New York has a surprisingly complicated relationship with soul music. Strangely enough for a city that has consistently been at the forefront of all aspects of African-American culture—from the Harlem Renaissance through jazz and the birth of hip-hop to the present day—it never produced a home-grown soul scene. For a brief period in the ’60s it passed its cultural mantle to several cities that frankly seem like backwaters when compared to the Big Apple: places like Detroit, Philadelphia, Memphis, and Muscle Shoals. In fact, I would argue that the city played an active role in killing off soul music, as disco—a movement that exploded out of downtown Manhattan in the mid ’70s—replaced soul and funk as the main form of dance music. However, hip-hop, the other great New York cultural invention of the ’70s, has done more to preserve and popularize soul than anything else.
In the early ’70s Leroy Burgess had a big problem. His Harlem-based soul band Black Ivory was struggling to stay above water in a town without a big soul market and on a label that didn’t have the resources to promote its music beyond the East Coast. Even worse, as the years trundled along disco got bigger, DJs stopped spinning soul, and the clubs stopped hiring soul bands. Eventually, Burgess would jump ship and make a name for himself as a producer—working for artists like Rick James—and Black Ivory would slowly fall apart.

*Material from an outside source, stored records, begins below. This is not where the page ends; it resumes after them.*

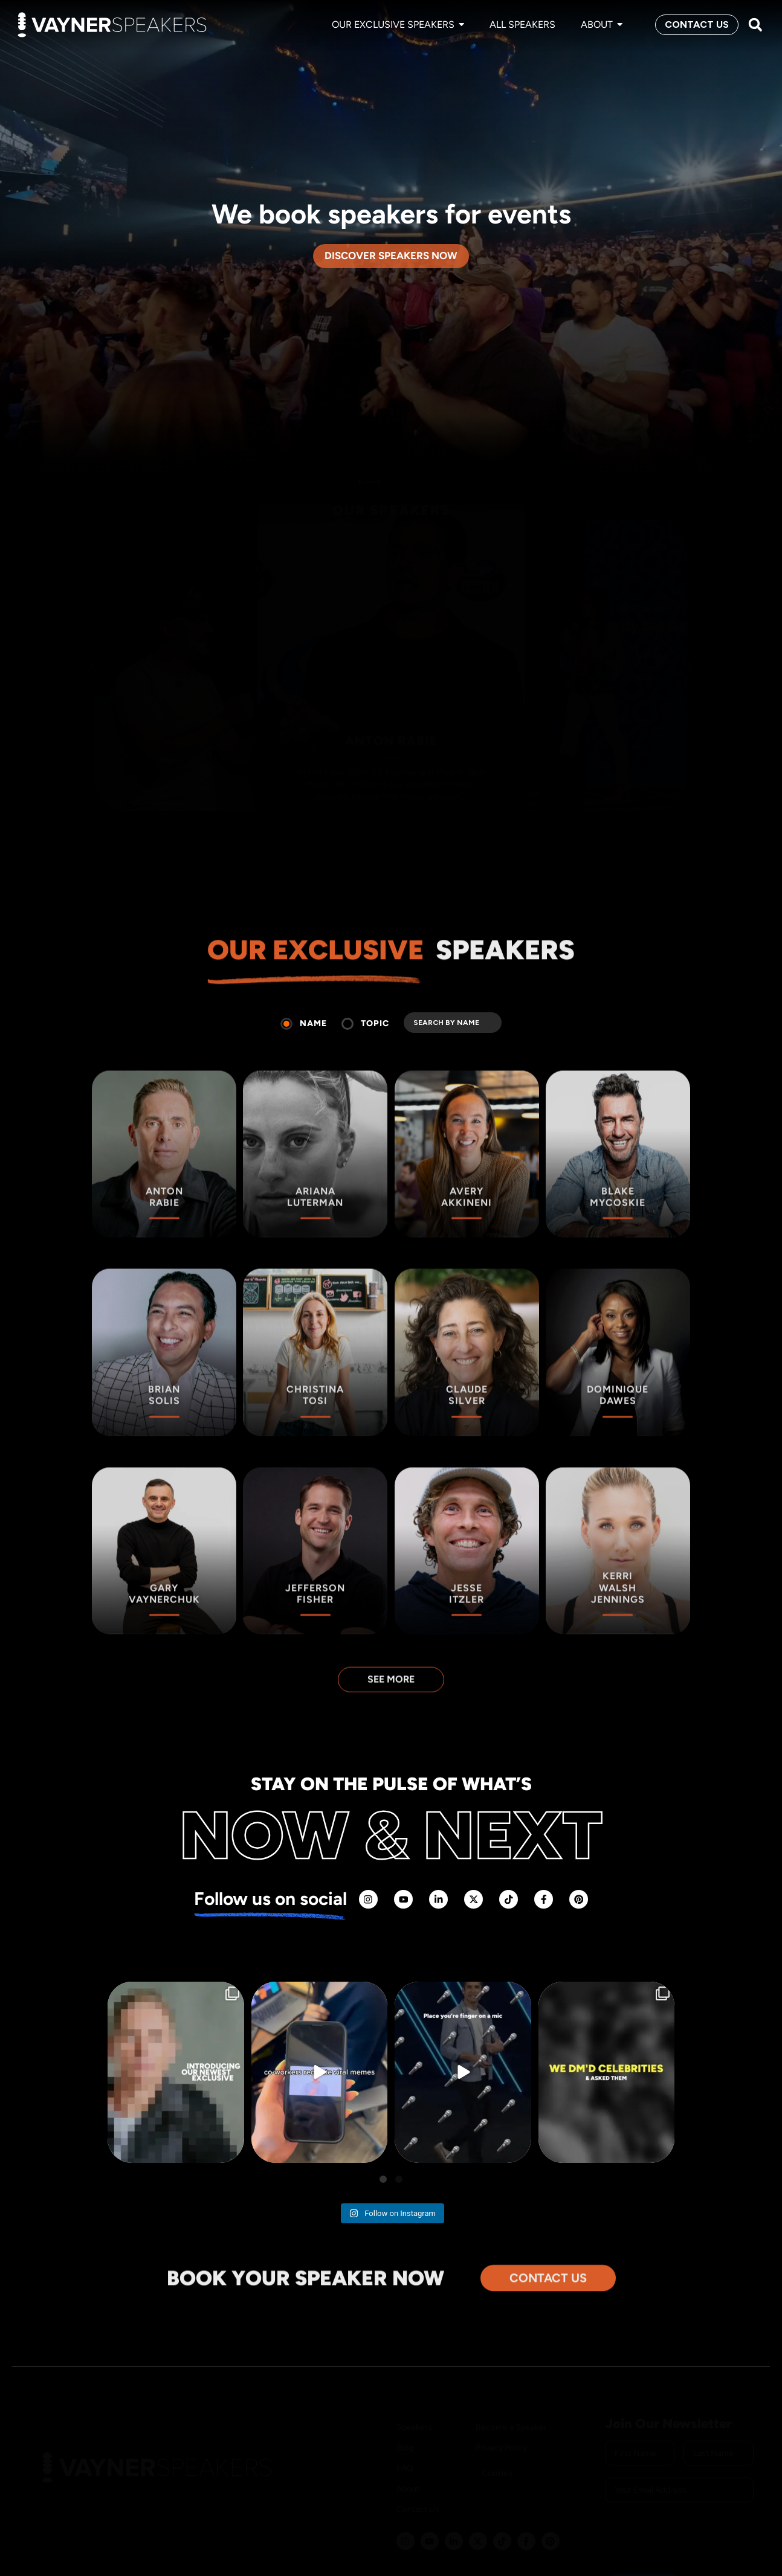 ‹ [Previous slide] (92, 646)
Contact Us (417, 2470)
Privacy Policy (501, 2409)
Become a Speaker (511, 2388)
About (407, 2450)
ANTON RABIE (391, 723)
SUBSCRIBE (644, 2547)
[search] (453, 1022)
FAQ (404, 2429)
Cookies (497, 2434)
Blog (404, 2409)
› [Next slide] (689, 646)
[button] (755, 25)
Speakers (414, 2388) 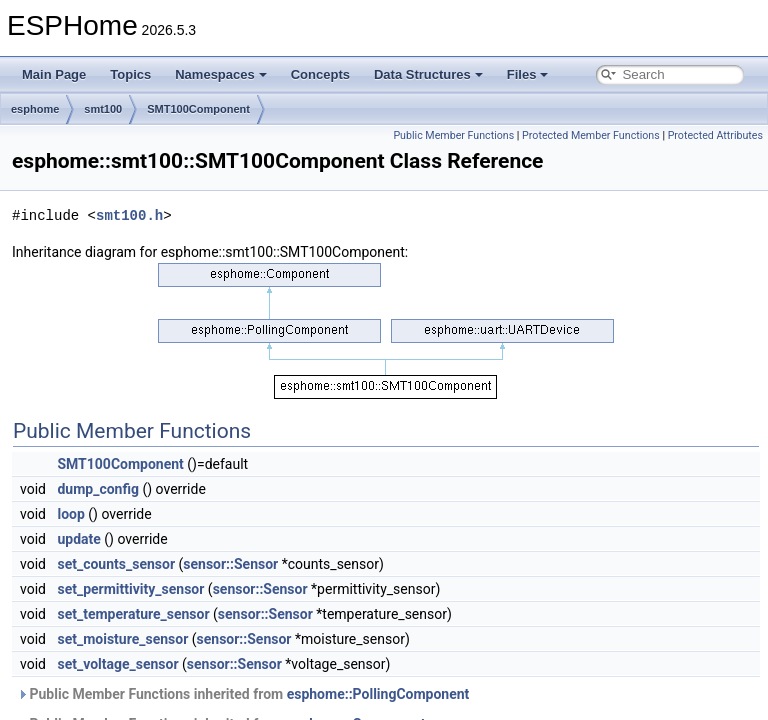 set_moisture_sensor (122, 639)
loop (70, 514)
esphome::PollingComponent (378, 694)
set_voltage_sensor (117, 664)
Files (528, 74)
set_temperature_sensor (133, 614)
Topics (130, 74)
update (78, 539)
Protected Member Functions (591, 135)
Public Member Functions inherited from (243, 694)
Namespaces (221, 74)
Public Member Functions (453, 135)
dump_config (98, 489)
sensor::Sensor (230, 564)
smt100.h (129, 215)
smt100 (103, 109)
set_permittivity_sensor (130, 589)
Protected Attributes (715, 135)
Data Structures (428, 74)
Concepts (320, 74)
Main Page (54, 74)
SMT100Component (198, 109)
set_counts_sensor (116, 564)
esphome (35, 109)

What they left behind was a body of work perfect for sampling in hip-hop. In fact, Black Ivory—largely due to the fact that their music is featured in songs by artists as wide-ranging as Lil B and Brand Nubian—reunited and released an album called “Continuum” in 2011. This story is not unique to this band. Artists as well respected as Kool and the Gang and James Brown all were introduced to a new generation by hip-hop producers. What these MCs and DJs discovered was that the sound of ’70s soul and funk was a perfect foundation on which to build their records. They would sample the catchiest part of the song and use these segments to construct beats for some of hip-hop’s classic tracks.
I only discovered Black Ivory recently, and that was when I found out the tearworm that makes the song “Criminology,” by Raekwon, so nasty is actually from the intro to “I Keep Asking You Questions,” a little-known track buried towards the back of Black Ivory’s debut album. The song starts with a lock-step descending horn line backed by strings before getting into a guitar-based shuffle. Burgess sings “I keep asking you questions,” only to answer in an impossibly high falsetto, “you keeping telling lies.” Almost as a response to his frustration, the band rips into one monster of a groove, with the guitar hammering out chords over a driving drum beat. On top of all this, the horns blast out an infectious five-note line in a sort of repetitive motion, giving “I Keep Asking You Questions” a classic funk feel. It sounds like a Jackson 5 song might, if the girl Michael sings for in “I Want You Back” led him along for years before leaving.
Black Ivory should have been New York’s answer to Sly and the Family Stone—they certainly were good enough—but due to a combination of poor timing and the limits of a small label they never got the audience they deserved. However, great music is timeless, and even though they weren’t appreciated in their day, Black Ivory found a new audience in a bunch of hip-hop producers with an ear for a great groove. Thank god for those producers, because if it weren’t for them, soul freaks who weren’t around to experience the music firsthand—such as myself—would never have been able to explore the artists that the industry left behind.